I feel this would be nice too. I was thinking right now, analyzers that require API_KEYS show up in the list, while starting a job - even if they aren't configured properly. If the user forgets to set them up, they don't get to know about it till they run the job and get the error in the result JSON.

These unconfigured analyzers could be grayed out in the list and hovering over them could give a tooltip telling the user what exactly they forgot to configure. For accurate tooltips, we might need objects like @eshaan7 mentioned where at the time of adding an analyzer, we can specify the configuration required in terms of objects that we can check to know if the analyzer has been fully configured. If anyone of those objects of that Analyzer class, for example, are unconfigured/empty, we show that in the tooltip and when all have been configured, the analyzer is ungrayed and can be chosen.

This will prevent any of the unconfigured analyzers to run accidentally or while using the run_all_available_analyzers option and also provide the User real-time feedback on what he/she is missing. It also feels like a more scalable solution imo. Although, it would certainly require more work than the current preferred solution.

[CITIZENDOT]

Yes. Someway or Other, That's our Final Goal. I mean, User just couldn't select configured analyzer. Forgot to post the idea here.

For Now, I'm considering only run_all_available_analyzers and ignoring error report of un-configured analyzers, And in future, We'll implement the above idea, i.e., Knowing the configured analyzers before hand and disabling them.

[eshaan7]

This is an example analyzer object inside the new format of analyzer_config.json,

"Cuckoo_Scan": {
  "type": "file",
  "disabled": false,
  "description": "scan a file on a Cuckoo instance",
  "python_module": "cuckoo_scan.CuckooAnalysis",
  "config": {
    "soft_time_limit": 500,
    "queue": "long",
    "max_post_tries": 5,
    "max_poll_tries": 20,
  },
  "secrets": {
    "api_key_name": {
      "secret_name": "CUCKOO_API_KEY",
      "type": "string",
      "required": true,
      "default": null,
      "description": "API key for your cuckoo instance"
    }
  }
}

Here, config is basically the additional_config_params as it was before except that currently we also store what secrets are to be read as part of additional_config_params but in this new implementation, we have a separate field secrets which is it's own JSON object and stores for each secret the related information such as secret_name, required, default , type (choices:number, string, bool) and description.
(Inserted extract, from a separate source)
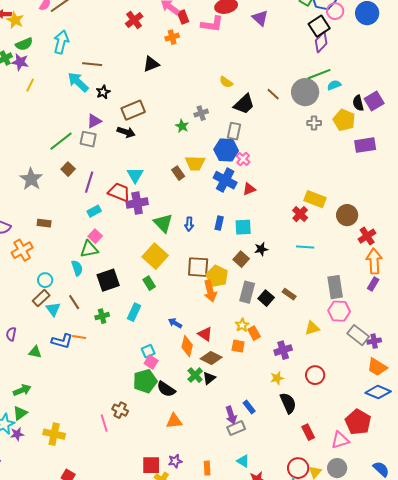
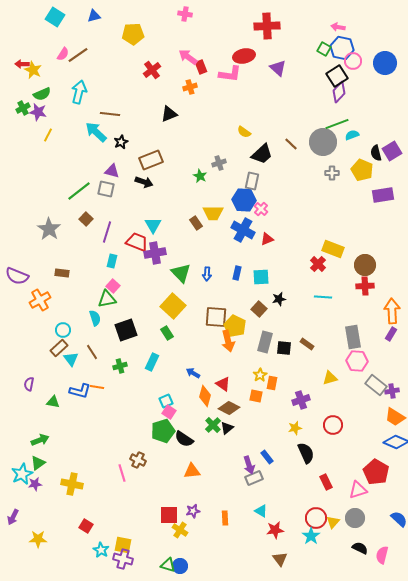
purple triangle: (94, 121) -> (112, 171), turned 42
cyan rectangle: (94, 211) -> (112, 261), turned -48
red cross: (367, 236) -> (365, 286), moved, turned 30
black square: (266, 298) -> (284, 348), turned -35
orange rectangle: (254, 333) -> (272, 383), turned 40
and this is how it would be stored in the cache after verify_analyzer_config() is called:

"Cuckoo_Scan": {
  "type": "file",
  "disabled": false,
  "description": "scan a file on a Cuckoo instance",
  "python_module": "cuckoo_scan.CuckooAnalysis",
  "config": {
    "soft_time_limit": 500,
    "queue": "long",
    "max_post_tries": 5,
    "max_poll_tries": 20,
  },
  "secrets": {
    "api_key_name": {
      "secret_name": "CUCKOO_API_KEY",
      "type": "string",
      "required": true,
      "default": null,
      "description": "API key for your cuckoo instance"
    }
  },
  "verification": {
    "configured": false,
    "error_message": "'api_key_name' unknown: expected string, got int (3 of 4 satisfied)",
    "missing_secrets": ["api_key_name"]
  }
}

Since the secrets field now stores all information regarding whether a secret is required, default, etc. that means we can loop over each analyzer object inside analyzer_config.json and then traverse through it's secrets field and verify for all of them thereby marking them as configured or unconfigured and constructing the error_message that will be shown on the frontend as the tooltip.